She was a mother, a nurse, a wife and she had had enough, but days after laying charges of abuse against her husband, just outside Johannesburg, South Africa, Roseline Mathole, 49, was missing. A week later, she was dead.
Mathole's husband was arrested for her murder late last week and within hours was dead in police cells by his own hand. According to South African police spokesperson Captain William Mcera, the hunt for his accomplice continues as Mathole's children prepare to bury her.
"I knew they'd started having problems," said Mathole's daughter, Lawley. "He'd started beating her, really beating her. He always said he would kill her but I didn't think he'd go through with it. I didn't think it would get to this extreme."
Every day, four South African women meet Mathole's fate, dying at the hands of their partners, according to Lisa Vetten, who works for the Tshwaranang Legal Advocacy Centre, a gender-based violence advocacy and research facility that provides legal resources to survivors.
With one of the highest murder rates in the world, South Africa's police service reported in 2006 that in about 20 percent of all murders the victims were related to perpetrators, and many of these crimes took place in the home, which was normally outside the reach of conventional policing.
Have police failed them?
The NISAA Instiute for Women's Development, a Johannesburg-based non-profit organisation focused on the abuse of women and children, says 'yes', and is about to take to the streets to protest. Organisation members will be marching outside a local magistrate's court on 20 November because they claim that most law enforcement officials stand by while women are raped, beaten and murdered by their partners.
According to NISAA counsellor Nonhlanhla Mashile - herself a survivor of domestic abuse - police fail to act on many complaints that protection orders are being violated. "The police start acting like social workers, they want to sit down and talk instead of arresting the man or seizing his weapon," she said. "If they do take the weapons, our clients are also not made aware when the weapon is returned."
However, Mashile and NISAA have been able to form strong partnerships with local police contingents in some of the areas where they work, such as Orange Farm, outside Johannesburg, one of South Africa's most populous informal settlements. NISAA clients are sometimes escorted to court to obtain protection orders by Orange Farm police, which was not usually allowed, Mashile said.
This not only helped the area's poor women but also expedited court proceedings. "Transport is a problem and sometimes a woman wants to apply for a protection order but doesn't have the money to get to court. I make the means available," said Orange Farm Police Constable Zodwa Mbele, who added that the station sees approximately 20 women a week as a result of domestic violence cases.
Law enforcement's failure
But not all stations are like Orange Farm. Vetten agreed that law enforcement officials often failed in their duty to protect women. "Sometimes the criminal justice system does fail these women by reacting tardily, not arresting partners or granting bail."
According to her, the law should go one step further than merely alerting survivors that guns have been returned, as Mashile suggests; it should also rethink whether people proven to be suicidal or violent should be allowed to own guns at all, since most guns used in deaths like Mathole's are licensed.
Other legal roadblocks to protecting those abused by partners include the usual inadmissibility of broken protection orders as evidence in related murder cases, as well as the hazy definition of what exactly constitutes "imminent danger" to the holder of a protection order, which is the legal test as to whether those breaking protection orders can be arrested, Vetten said.
The community could also play a role. If couples have separated, citing abuse, families should not encourage contact or feelings of anger and resentment that may escalate to violence.
"If your brother or father is exhibiting this behaviour, encourage them to get help, and discourage them from seeing their partner as a horrible person who has treated them badly," Vetten suggested. "You need to be careful about what you may unwittingly be encouraging."

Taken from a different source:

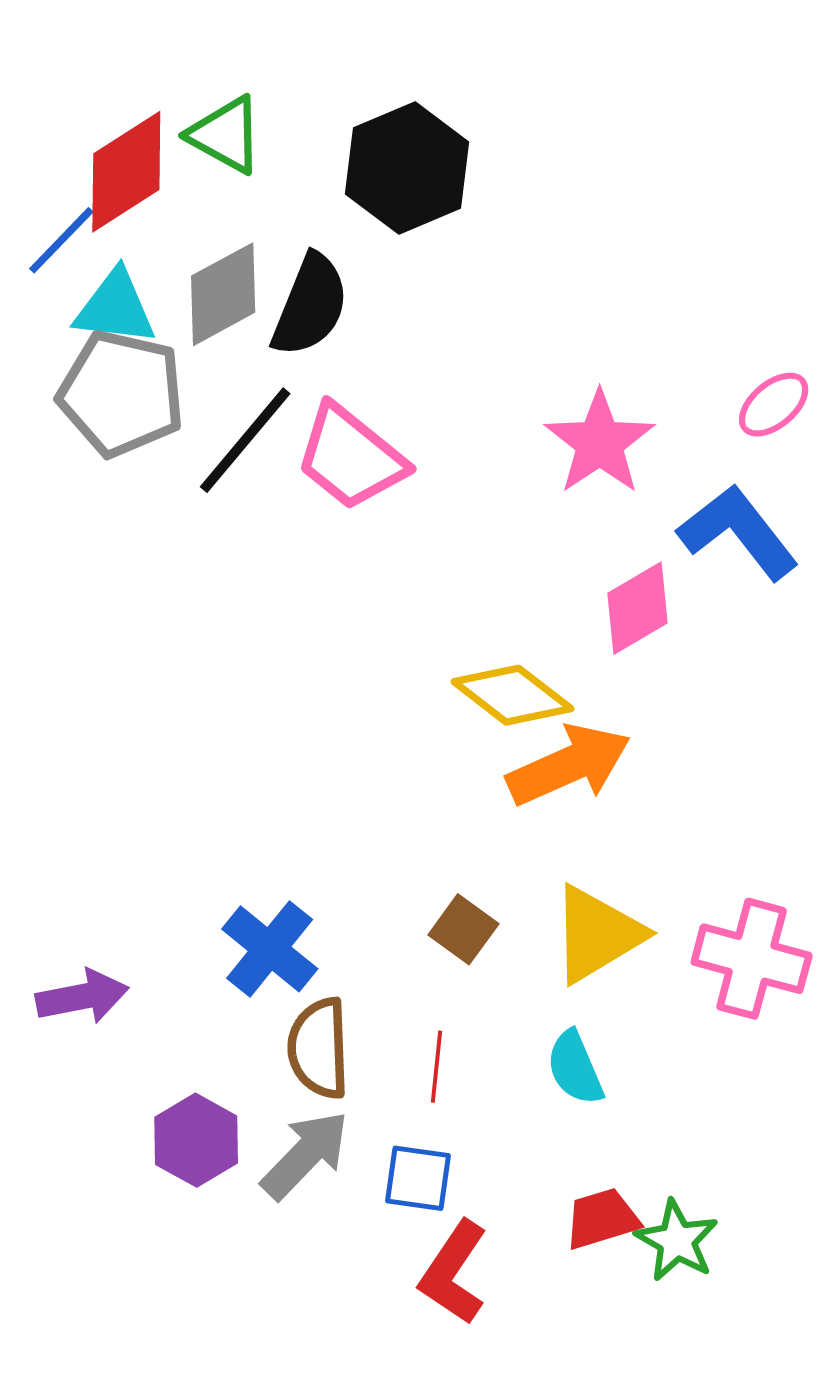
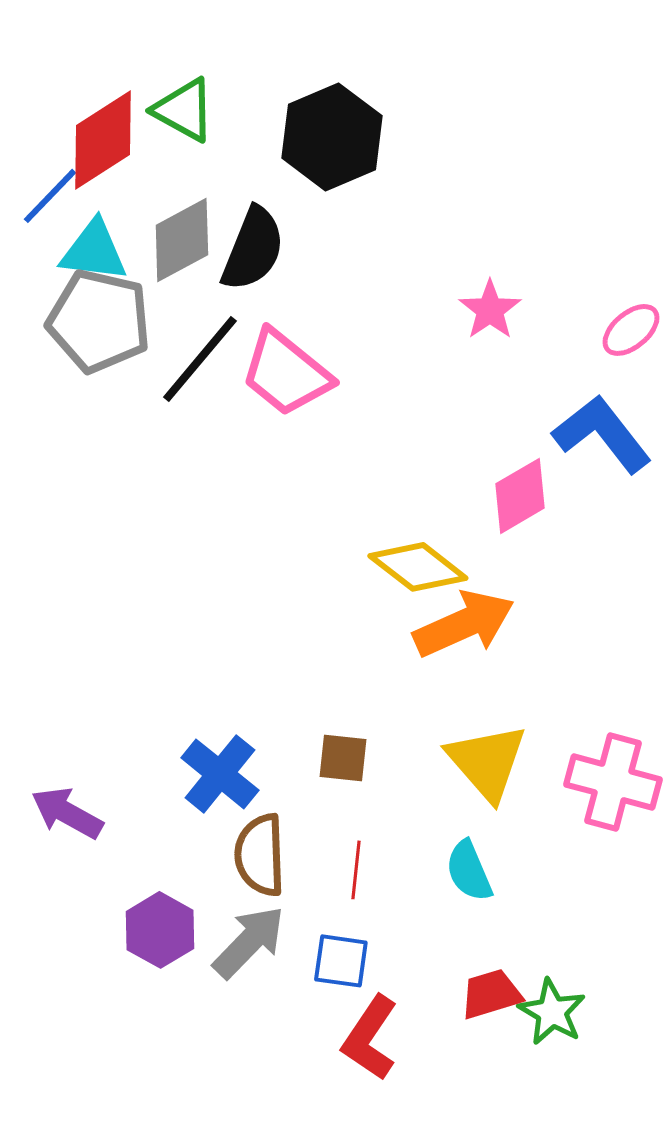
pink star: (600, 443) -> (490, 310), moved, size x0.7
brown square: (463, 929) -> (343, 758), moved, turned -30
yellow triangle: (597, 934) -> (487, 762), turned -40
purple arrow: (82, 997) -> (67, 813), turned -140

In Mashile's case, support came not from family but from service providers such as her doctor and NISAA. "I was referred to NISAA by a doctor who used to treat me every time my husband would beat me," she said. "I would go to him and lie; I even told him what to write on the sick notes to my boss."
Information needed
Mashile withheld disclosing her abuse to him for years, she said, based on a past experience of telling a doctor. "We knew each other, we used to say 'hi' in the street," she said. "I thought he'd understand, but when I told him, he just froze. His face changed - it was like he was staring at a maniac. I never disclosed to anyone until I had no option."
She finally left her partner and went to a NISAA shelter in 1997. "I reported to him that I was going to see my mother," she said. "When I got on that taxi I knew I wasn't going back."
But as South African women continue to die in abusive situations, Mashile said the degree of women's information and support, and not necessarily the level of violence, would decide when these women would walk out.
"With all the support and information, [it] is still not easy to take action," noted the NISAA counsellor. "It's all about a point of readiness. The point of readiness is different for everybody, and sometimes happens when you least expect it."